The Yield of the Land
a room-filling, collaborative drawing of a landscape in Nanhai District, Pearl River Delta, China.

This room-filling vectorial drawing aims to explore the transformation of the productive landscape of the Pearl River Delta over a duration of 50 years. A fragment located in Nanhai district in the heart of the Delta—a landscape unreachable and alien in many ways too most of us—was selected as our site. This area, measuring 5 by 3 km, was then scaled to 1/750. Eightteen students explored a landscape they were unable to visit, using as their primary source satellite images.

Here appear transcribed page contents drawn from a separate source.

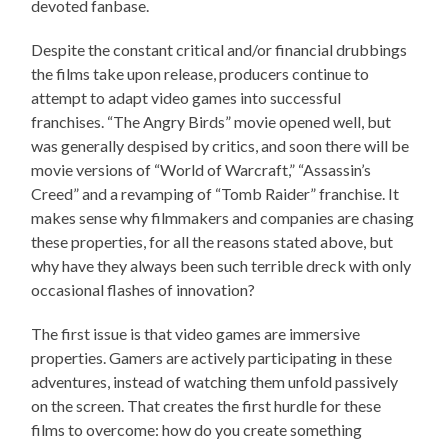
devoted fanbase.
Despite the constant critical and/or financial drubbings
the films take upon release, producers continue to
attempt to adapt video games into successful
franchises. “The Angry Birds” movie opened well, but
was generally despised by critics, and soon there will be
movie versions of “World of Warcraft,” “Assassin’s
Creed” and a revamping of “Tomb Raider” franchise. It
makes sense why filmmakers and companies are chasing
these properties, for all the reasons stated above, but
why have they always been such terrible dreck with only
occasional flashes of innovation?
The first issue is that video games are immersive
properties. Gamers are actively participating in these
adventures, instead of watching them unfold passively
on the screen. That creates the first hurdle for these
films to overcome: how do you create something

Looking through different thematic and graphical 'lenses', the drawing became the tool to bridge the gap between China and Belgium, not to offer definitive answers, but to open up new knowledge on the landscape. To draw is in fact to select, omit, isolate, order, ... It directs the gaze and prompts questions, as each line requires a degree of precision and deliberateness. The choice for CAD as primary medium offers this precision and 'matter-of-factness', allowing unexpected moments of softness and poetry by stretching the limits of this digital environment.

By no means is the drawing an exhaustive reproduction of the landscape, instead it offers a methodology. To draw the landscape is the first step of turning it into a project. By stretching this first step, the drawing becomes a project in itself.


This drawing is the outcome of an elective course at the Department of Architecture and Urban Planning, University of Ghent.